- Task item
Reproduce, exactly and in full, only the lines below from the one containing "rmincnapos tűzszünet jöhet!" through the one containing "z ukrajnai segélyek".

- Dataset entries
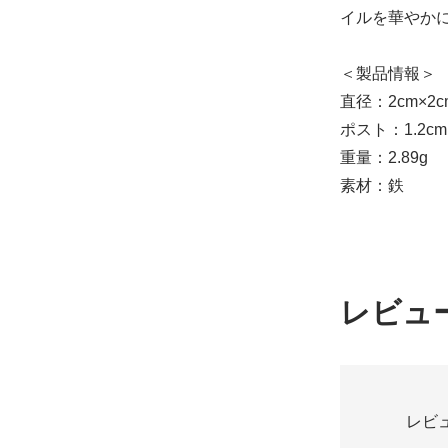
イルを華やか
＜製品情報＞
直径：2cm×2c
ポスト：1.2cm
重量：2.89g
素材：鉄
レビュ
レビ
...
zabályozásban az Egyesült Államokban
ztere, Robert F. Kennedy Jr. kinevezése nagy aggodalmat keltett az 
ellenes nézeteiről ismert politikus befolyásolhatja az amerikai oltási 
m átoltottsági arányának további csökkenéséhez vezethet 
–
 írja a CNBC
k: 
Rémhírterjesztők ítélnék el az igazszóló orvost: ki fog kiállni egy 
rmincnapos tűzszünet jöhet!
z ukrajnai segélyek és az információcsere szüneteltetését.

- Reply
rmincnapos tűzszünet jöhet!
z ukrajnai segélyek és az információcsere szüneteltetését.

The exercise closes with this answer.